Full Client Download könnte man probieren und hast du im Launcher mal bei den Netzwerkeinstellungen geguckt?


----------



## Nainow (1. Juli 2014)

Wenn ich in die Einstellungen vom Launcher rein käme .....

Auch schon Versucht nichts gebracht


----------



## Bambusbar (1. Juli 2014)

Wo steht der Rechner deiner Mutter?
Habt ihr ne lokale Netzwerkverbindung?

Wenn nein - was ich aufgrund von "Upload" schon fast vermute - n USB-Stick nehmen und da den WoT-Ordner von deiner Mutter drauf und dann bei dir einstöpseln.


----------



## Nainow (1. Juli 2014)

Bambusbar schrieb:


> Wo steht der Rechner deiner Mutter?
> Habt ihr ne lokale Netzwerkverbindung?
> 
> Wenn nein - was ich aufgrund von "Upload" schon fast vermute - n USB-Stick nehmen und da den WoT-Ordner von deiner Mutter drauf und dann bei dir einstöpseln.


 
Wohnzimmer
Internet ist KA welche ich habe selber grad mal mit LAN 300KB/s
Hab ich schon erklärt wieso USB nicht geht ...


----------



## Bambusbar (1. Juli 2014)

Ah, naja "Upload" benutzt man eigentlich in nem anderen Zusammenhang, daher meine Verwirrung.

Wenn du also kein Bock hast zu warten, weil dir das kopieren zu lange dauert, dann probier doch einfach den Ordner übers Netzwerk zu ziehen.
Falls dir das auch zu lange dauert ..tjoa.

Alternativ -  du hast bestimmt schon nach deinem Problem gegoogelt und nichts gefunden, was dir weiterhilft, oder?


----------



## Nainow (1. Juli 2014)

Uploade= Sachen wo Hochladen meistens in das Internetz.

Paar Dateien sind ÜBER 4 GB und der STICK HAT 4 GB 3,50 GB Nutzbar ! 

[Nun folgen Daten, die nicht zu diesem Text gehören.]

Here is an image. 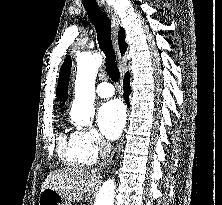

Wohnzimmer PC WLAN meiner LAN 

Ja gegoogelt und Support weiß auch nicht weiter..


----------



## Bambusbar (1. Juli 2014)

Nainow schrieb:


> Uploade= Sachen wo Hochladen meistens in das Internetz.


Ja, richtig.
Und genau deswegen bringt man es nicht mit nem USB-Stick in Verbindung, weil das eben kein Upload ist.
Aber danke, dass du es schon selber erkannt hast.



Nainow schrieb:


> Paar Dateien sind ÜBER 4 GB und der STICK HAT 4 GB 3,50 GB Nutzbar !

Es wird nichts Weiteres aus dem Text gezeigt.